3.  Jury instructions.  On cross-examination of one of the Commonwealth’s experts, defense counsel asked what would happen if the defendant was found to be a sexually dangerous person.  The expert responded that he would be civilly committed from one day to life.  Earlier in the proceedings, the judge cautioned counsel that such questions would open the door into inquiry concerning release procedures.  In his final instructions, the judge informed the jury of the defendant’s right to petition for release if committed.  The defendant now argues that it was error for the judge to so instruct the jurors, claiming that it was extraneous to the proceedings and lowered the Commonwealth’s burden of proof.


While a jury instruction as to the consequences of a verdict in this type of case is generally “best left omitted,”  Miller, petitioner, 71 Mass. App. Ct. 625, 631 (2008), the particular facts of a case can permit such an instruction.  See Commonwealth v. Mazzarino, supra at 365.  That is the case here.  The judge’s instructions provided context to the expert’s testimony and “minimized any untoward influence.”  Miller, petitioner, supra at 632 (citations omitted).  Moreover, the judge referred to the Commonwealth’s burden of proof numerous times during his instructions to the jury.  There was no error.


Judgment affirmed.



Brandon L. Campbell for the defendant.

Cailin M. Campbell, Assistant District Attorney, for the Commonwealth.
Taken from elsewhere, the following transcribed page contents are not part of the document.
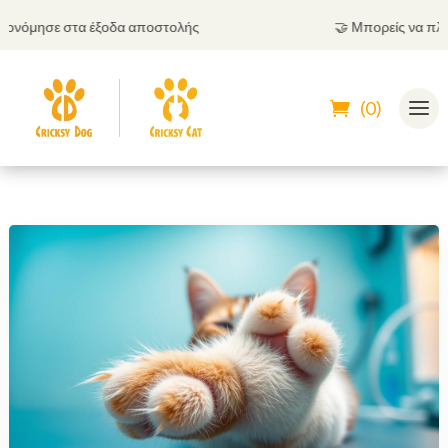
όμησε στα έξοδα αποστολής
🤝
Μπορείς να πληρώσε
(0)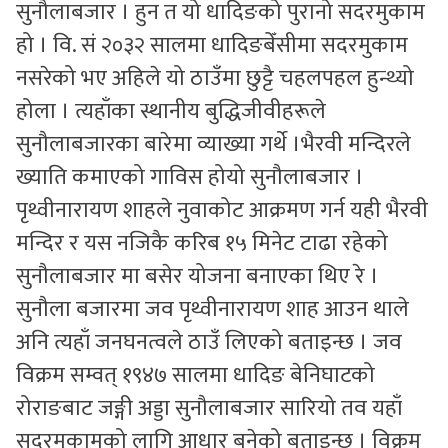
सुनौलाबजार । हुन त यो धादिङको पुरानो सदरमुकाम
हो । वि. सं २०३२ सालमा धादिङबेँसीमा सदरमुकाम
नसरेको भए अहिले यो ठाउँमा छुट्टै चहलपहल हुन्थ्यो
होला । त्यहाँका स्थानीय बुद्धिजीवीहरूले
सुनौलाबजारका बारेमा व्याख्या गर्थे ।भैरवी मन्दिरले
ख्याति कमाएको गाविस होयो सुनौलाबजार ।
पृथ्वीनारायण शाहले नुवाकोट आक्रमण गर्न यही भैरवी
मन्दिर र यस नजिकै करिब १५ मिनेट टाढा रहेको
सुनौलाबजार मा बसेर योजना बनाएका थिए रे ।
सुनौला बजारमा जव पृथ्वीनारायण शाह आउन थाले
अनि त्यहाँ जनघनत्वले ठाउँ लिएको बताइन्छ । जव
विक्रम सम्वत् १९४७ सालमा धादिङ बेनिघाटको
रोराङबाट जङ्गी अड्डा सुनौलाबजार सारियो तव यहाँ
सदरमुकामको लागि आधार बनेको बताइन्छ । विक्रम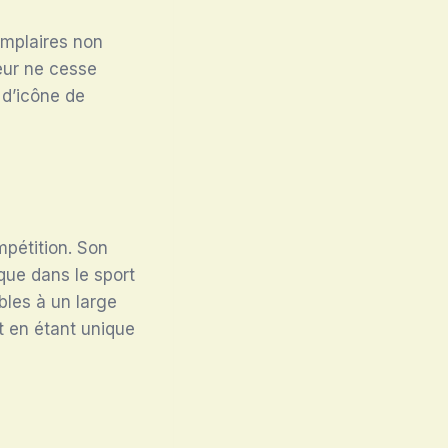
emplaires non
leur ne cesse
 d’icône de
mpétition. Son
que dans le sport
bles à un large
ut en étant unique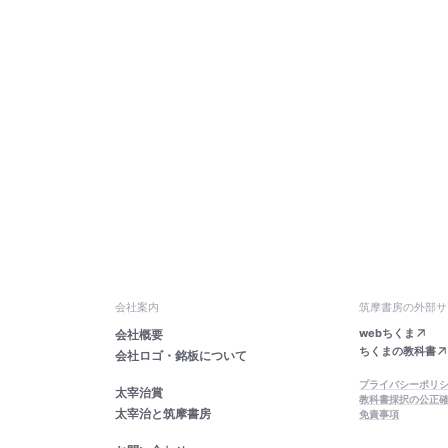
会社案内
筑摩書房の外部サ
webちくま
会社概要
ちくまの教科書
会社ロゴ・銘板について
プライバシーポリ
太宰治賞
教科書採択の公正
太宰治と筑摩書房
免責事項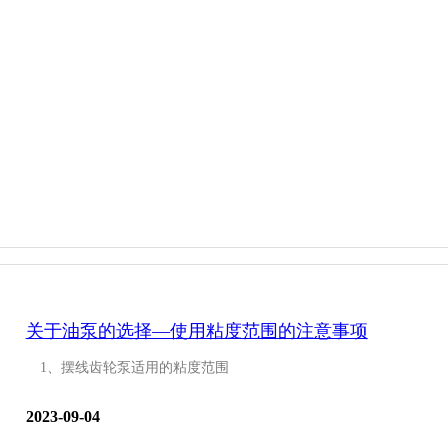
关于油泵的选择—使用粘度范围的注意事项
1、摆线齿轮泵适用的粘度范围
2023-09-04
     [1] “In order to find the defendant is a ‘sexually dangerous person,’ the Commonwealth must prove three things:  (1) the defendant has been convicted of a ‘[s]exual offense’ . . .; (2) he suffers from a ‘[m]ental abnormality’ or ‘personality disorder’ . . .; and (3) as a result of such mental abnormality or personality disorder, the defendant is ‘likely to engage in sexual offenses if not confined to a secure facility.’”  Commonwealth v. Suave, 460 Mass. 582, 584 n.3 (2011), quoting from G. L. c. 123A, § 1, definition of “[s]exually dangerous person”.
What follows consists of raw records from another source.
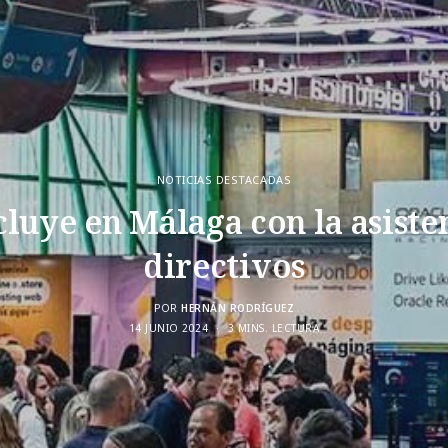
NOTICIAS DESTACADAS
luye en Málaga con la asisten
directivos
POR
HERNÁN RODRÍGUEZ
14 JUNIO 2024
3 MINS. LECTURA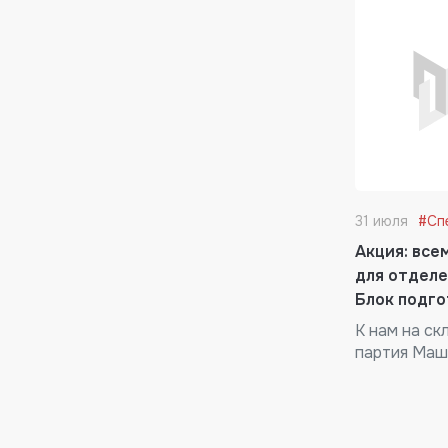
31 июля
#Сп
Акция: все
для отделе
Блок подго
К нам на ск
партия Маш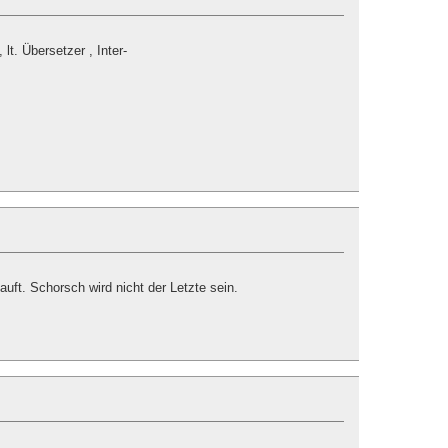
t. Übersetzer , Inter-
auft. Schorsch wird nicht der Letzte sein.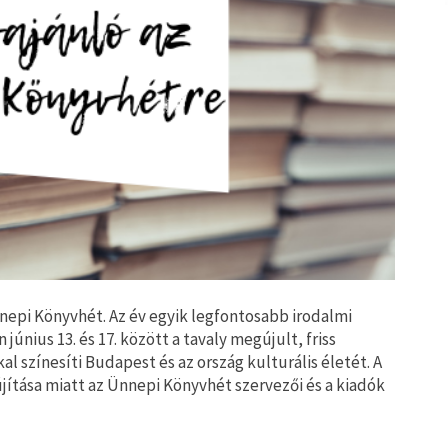
Ünnepi Könyvhét. Az év egyik legfontosabb irodalmi
únius 13. és 17. között a tavaly megújult, friss
l színesíti Budapest és az ország kulturális életét. A
jítása miatt az Ünnepi Könyvhét szervezői és a kiadók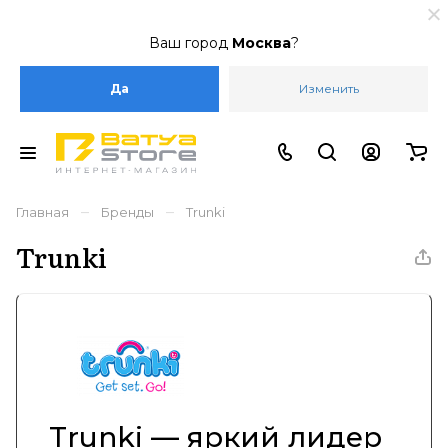
Ваш город
Москва
?
Да
Изменить
–
–
Главная
Бренды
Trunki
Trunki
Trunki — яркий лидер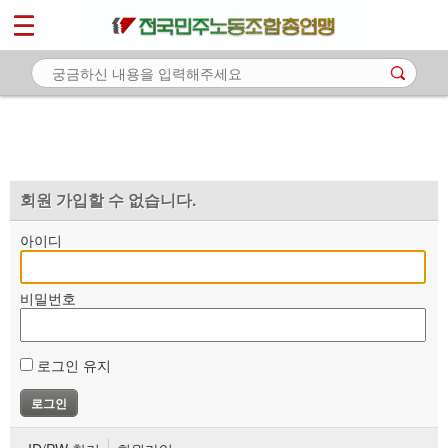
*
마이페이지
소개
<
소식
노동상담
자료
회원 가입할 수 없습니다.
부설기관
아이디
업무
비밀번호
로그인 유지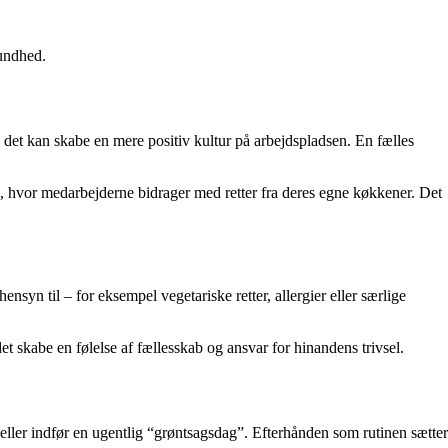
sundhed.
 det kan skabe en mere positiv kultur på arbejdspladsen. En fælles
e, hvor medarbejderne bidrager med retter fra deres egne køkkener. Det
nsyn til – for eksempel vegetariske retter, allergier eller særlige
t skabe en følelse af fællesskab og ansvar for hinandens trivsel.
 eller indfør en ugentlig “grøntsagsdag”. Efterhånden som rutinen sætter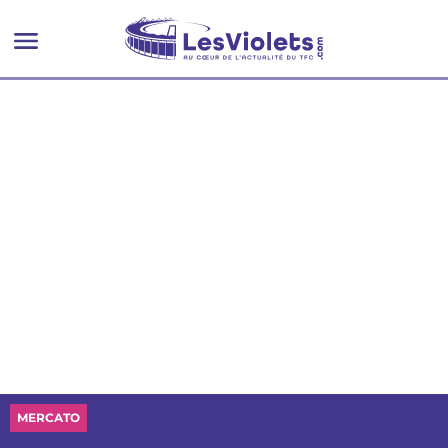
MERCATO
     [2] The defendant told the victim:  “You’re going to be mine no matter what.”


     [3] The defendant was sentenced to concurrent seven-year committed sentences and five years of probation on the 2000 convictions.  He received a six-month sentence in a house of correction on the 2009 conviction.  That conviction also resulted in violation of his probation, for which he received an eighteen-month to two-year sentence.


     [4] General Laws c. 123A, § 14(c), inserted by St. 1999, c. 74, § 8, provides for the admission of certain records in proceedings involving persons who are the subject of a sexually dangerous person petition, including “police reports relating to such person’s prior sexual offenses.”


     [5] This language was inserted in the definition by St. 2004, c. 66, § 6.


     [6] Nor do the contents of the police reports admitted constitute inadmissible hearsay.  See Commonwealth v. Given, 441 Mass. 741, 745 & n.5 (2004).